For spray-based platforms such as pMDIs, SMIs and nasal sprays, parameters including spray pattern and plume geometry are evaluated to ensure consistent dose delivery. Additionally, aerodynamic particle size distribution is measured, typically using cascade impactors, to determine the fine particle dose and to assess how effectively and likely the aerosol is to reach the target regions of the respiratory tract.

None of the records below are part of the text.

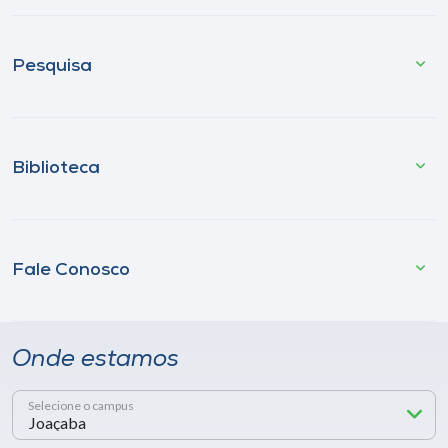
Pesquisa
Biblioteca
Fale Conosco
Onde estamos
Selecione o campus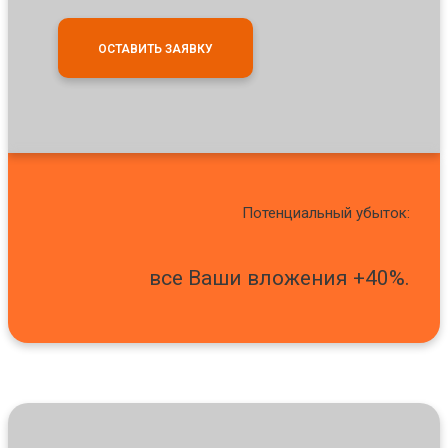
ОСТАВИТЬ ЗАЯВКУ
Потенциальный убыток:
все Ваши вложения +40%.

Together with emitted dose uniformity, these tests consider critical quality attributes, reflecting the influence of formulation properties and patient inhalation profiles on drug delivery.
To complement these tests, drug developers are increasingly employing anatomically realistic in vitro airway models that mimic the geometry of the human nasal passages or upper respiratory tract. These models help predict regional deposition and provide valuable insights into how a given drug-device combination product will perform under real-world conditions.
Alongside performance studies, developers assess whether impurities can migrate from the container closure system or delivery device into the drug product. OINDPs are considered to be among the highest risk dosage forms for extractables and leachables (E&L), as even trace amounts of foreign compounds can pose a major risk when inhaled directly into the lungs or nasal passages. Effectively analysing E&L requires multidisciplinary expertise in materials science, analytical chemistry and toxicology, combined with advanced instruments capable of detecting and characterising impurities at very low concentrations. This robust E&L testing is critical for both patient safety and compliance with stringent regulatory guidelines.
“A HIGH-QUALITY CRO PARTNER CAN HELP SMOOTH THE DRUG DEVELOPMENT JOURNEY BY FINDING CREATIVE SOLUTIONS TO FORMULATION ISSUES THAT ARE REVEALED DURING RIGOROUS STRESS TESTING.”
Many drug developers find that partnering with a CRO is the most efficient way to perform these important characterisation experiments. The right CRO partner has the appropriate facilities and equipment, along with the scientific personnel to interpret the results. Beyond these practical considerations, a high-quality CRO partner can help smooth out the drug development journey by finding creative solutions to formulation issues that are revealed during rigorous stress testing. With the right CRO partner, drug developers can feel confident in their product as they move from concept to commercialisation.
CONFIDENCE WITH EVERY BREATH
OINDPs will continue to play an important role in the effective administration of therapies. They provide easy, effective and speedy means of delivering drugs locally to the respiratory system and hold promise for systemic delivery. However, good science rarely occurs in a silo. By partnering with CROs skilled in characterising and designing safe and reliable OINDPs, drug developers can be confident that their product will fulfil the promise of inhaled medicine.
REFERENCES
- “FDA Approves Nasal Spray Influenza Vaccine for Self- or Caregiver-Administration”. Press Release, FDA, Sep 2024.
- Klonoff DC, “Afrezza inhaled insulin: the fastest-acting FDA-approved insulin on the market has favorable properties”. J Diabetes Sci Technol, 2014, Vol 8(6), pp 1071–1073.
- Hanson LR, Frey WH II, “Intranasal delivery bypasses the blood-brain barrier to target therapeutic agents to the central nervous system and treat neurodegenerative disease”. BMC Neurosci, 2008, Vol 9(Suppl 3), art S5.